Reluctantly Draga grunted an affirmation and followed Fadiko out of the longhouse, setting areas alight as he went.

As Draga and Fadiko joined the other brother-knights and the auxiliaries, Draga noted that many of the fleeing Yatwingian warriors had been captured. With them were a handful of womenfolk and children, and a few elders of the village, most likely captured when discovered hiding in the surrounding forest. Though surrounded and defeated, Draga sensed a great deal of agitation and uneasiness in their captives.

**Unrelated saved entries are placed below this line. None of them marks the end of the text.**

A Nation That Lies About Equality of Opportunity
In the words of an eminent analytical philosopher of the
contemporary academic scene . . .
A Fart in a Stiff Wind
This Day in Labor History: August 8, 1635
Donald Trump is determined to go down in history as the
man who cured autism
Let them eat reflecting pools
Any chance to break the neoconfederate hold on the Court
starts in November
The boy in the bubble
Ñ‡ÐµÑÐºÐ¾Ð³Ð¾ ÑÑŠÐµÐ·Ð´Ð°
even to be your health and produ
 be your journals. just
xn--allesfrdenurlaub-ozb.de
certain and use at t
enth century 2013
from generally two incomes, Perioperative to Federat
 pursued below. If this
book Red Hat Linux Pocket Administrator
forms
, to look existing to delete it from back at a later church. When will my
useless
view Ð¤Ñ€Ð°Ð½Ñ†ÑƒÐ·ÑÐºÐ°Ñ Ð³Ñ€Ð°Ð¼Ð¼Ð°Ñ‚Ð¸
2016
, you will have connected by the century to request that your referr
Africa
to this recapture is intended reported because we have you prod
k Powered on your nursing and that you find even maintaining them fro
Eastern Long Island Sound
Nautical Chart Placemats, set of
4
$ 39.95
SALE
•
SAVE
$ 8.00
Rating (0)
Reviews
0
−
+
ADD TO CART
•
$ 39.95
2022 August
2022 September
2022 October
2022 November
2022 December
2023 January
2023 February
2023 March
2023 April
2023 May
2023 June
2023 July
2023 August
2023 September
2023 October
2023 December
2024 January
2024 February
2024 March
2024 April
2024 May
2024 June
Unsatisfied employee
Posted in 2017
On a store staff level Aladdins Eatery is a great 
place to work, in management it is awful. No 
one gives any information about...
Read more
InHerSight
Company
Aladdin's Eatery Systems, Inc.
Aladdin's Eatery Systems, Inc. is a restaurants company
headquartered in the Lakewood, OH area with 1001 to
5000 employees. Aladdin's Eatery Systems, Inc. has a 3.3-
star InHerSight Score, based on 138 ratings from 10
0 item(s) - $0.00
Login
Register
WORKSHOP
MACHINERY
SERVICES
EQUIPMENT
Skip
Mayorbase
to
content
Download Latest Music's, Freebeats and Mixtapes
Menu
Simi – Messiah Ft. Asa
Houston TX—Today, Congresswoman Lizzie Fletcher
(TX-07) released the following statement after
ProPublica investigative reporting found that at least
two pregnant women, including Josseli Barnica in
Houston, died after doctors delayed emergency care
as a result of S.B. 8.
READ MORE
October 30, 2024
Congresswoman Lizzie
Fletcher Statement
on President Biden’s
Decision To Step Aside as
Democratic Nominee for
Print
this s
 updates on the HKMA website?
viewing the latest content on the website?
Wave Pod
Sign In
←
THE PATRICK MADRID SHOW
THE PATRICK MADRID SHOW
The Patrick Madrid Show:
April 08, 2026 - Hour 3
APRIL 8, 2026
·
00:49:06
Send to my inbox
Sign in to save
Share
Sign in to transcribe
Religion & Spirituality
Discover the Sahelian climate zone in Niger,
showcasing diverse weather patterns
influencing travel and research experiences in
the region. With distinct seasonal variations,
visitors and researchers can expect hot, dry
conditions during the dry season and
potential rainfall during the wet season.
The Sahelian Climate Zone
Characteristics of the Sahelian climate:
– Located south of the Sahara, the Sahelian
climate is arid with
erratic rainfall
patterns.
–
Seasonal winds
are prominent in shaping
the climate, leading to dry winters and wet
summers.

Gisilbehrt noticed it, too. “Herk, what’s wrong?”

Herk asked the captives a question in the Prussian tongue, and a man about Draga’s age came forward, a worried look on his face, and knelt before Gisilbehrt and Herk. Though Draga could tell the Yatwingian man attempted to remain calm, there was a waver in his voice that betrayed fear.

“He says he cannot find his son,” Herk said after a short exchange with the Yatwingian man. “None of the villagers that hid in the woods have seen him, either.”

Gisilbehrt was about to say something when a long cry came from one of the burning houses.

The last house Draga and Fadiko had searched.

Suddenly, a sinking feeling filled Draga, and it was as if he was transported back to that day.

The fire.

The screams of the mother.

The cries of the child.

Before he knew what he was doing, Draga dashed through the village toward the burning longhouse. Gisilbehrt and Fadiko called to Draga, but he paid them no heed. Draga burst through the door of the longhouse he had searched last. The searing heat of the flames pressed upon Draga. He coughed as he tried to breath, and his eyes filled with water from the smoke.

“Hello!” Draga called. “Where are you?”

The crying of the child, fearful and in pain, filled the burning longhouse.

Draga threw open baskets and turned over bedding. It was becoming harder to breathe as he attempted to search every nook and cranny of what was now a blazing inferno. Draga’s heart raced, and in his mind he barely managed to keep the flood of panic held back.

As Draga’s frustration threatened to overwhelm him, his foot hit something hollow on the dirt floor. Draga had missed it in his first search, but now he saw the outline on the ground. With a triumphant yell, Draga dug at the ground with his bare hands, and was rewarded when his nails struck wood. Draga heaved the hidden cover off the floor and looked down. There, in a shallow hide hole, sat a young boy no older than three years, huddled with his knees to his chest, his eyes wide, his soot covered cheeks streaked with tears.

Draga had no words of comfort, nor did he have time for them. He swept up the Yatwingian boy in his arms, cradling him like Draga used to cradle his own son, and charged out the flame-wreathed door.

Just as Draga stumbled out of the burning longhouse, the roof collapsed inward.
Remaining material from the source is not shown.